_Exercise material_
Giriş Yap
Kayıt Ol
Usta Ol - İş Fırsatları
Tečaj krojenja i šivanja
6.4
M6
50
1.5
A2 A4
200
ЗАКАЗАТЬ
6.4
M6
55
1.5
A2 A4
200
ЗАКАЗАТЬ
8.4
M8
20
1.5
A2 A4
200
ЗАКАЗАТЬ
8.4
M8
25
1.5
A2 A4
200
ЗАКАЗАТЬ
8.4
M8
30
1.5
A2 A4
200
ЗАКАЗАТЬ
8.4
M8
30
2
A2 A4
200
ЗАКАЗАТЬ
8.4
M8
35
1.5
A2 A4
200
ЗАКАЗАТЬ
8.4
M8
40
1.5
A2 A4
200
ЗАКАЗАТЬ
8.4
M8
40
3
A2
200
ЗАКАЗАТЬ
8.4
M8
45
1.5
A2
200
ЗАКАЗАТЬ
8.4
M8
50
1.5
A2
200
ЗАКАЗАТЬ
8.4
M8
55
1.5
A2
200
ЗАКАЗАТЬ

==

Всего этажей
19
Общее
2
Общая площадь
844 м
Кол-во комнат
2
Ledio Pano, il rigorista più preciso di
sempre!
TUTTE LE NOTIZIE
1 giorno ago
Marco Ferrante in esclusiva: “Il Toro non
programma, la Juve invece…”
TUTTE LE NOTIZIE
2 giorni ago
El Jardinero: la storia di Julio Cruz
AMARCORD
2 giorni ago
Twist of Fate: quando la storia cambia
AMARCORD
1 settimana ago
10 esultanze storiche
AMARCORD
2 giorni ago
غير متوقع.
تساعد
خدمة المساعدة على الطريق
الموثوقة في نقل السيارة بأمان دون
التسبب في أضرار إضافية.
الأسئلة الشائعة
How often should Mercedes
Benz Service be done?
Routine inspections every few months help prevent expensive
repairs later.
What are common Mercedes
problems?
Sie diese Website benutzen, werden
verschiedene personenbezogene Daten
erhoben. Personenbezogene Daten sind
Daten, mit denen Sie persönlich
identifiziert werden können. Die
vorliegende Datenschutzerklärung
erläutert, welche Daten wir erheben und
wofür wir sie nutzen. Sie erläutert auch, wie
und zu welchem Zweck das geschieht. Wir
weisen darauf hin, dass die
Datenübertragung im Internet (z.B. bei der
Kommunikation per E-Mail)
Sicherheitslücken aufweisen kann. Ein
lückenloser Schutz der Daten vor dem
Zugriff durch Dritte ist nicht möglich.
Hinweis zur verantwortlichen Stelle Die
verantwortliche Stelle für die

_Task description_
Using the listing, count the lines where the word "werden" appears and reply with only that number.

_Exercise result_
2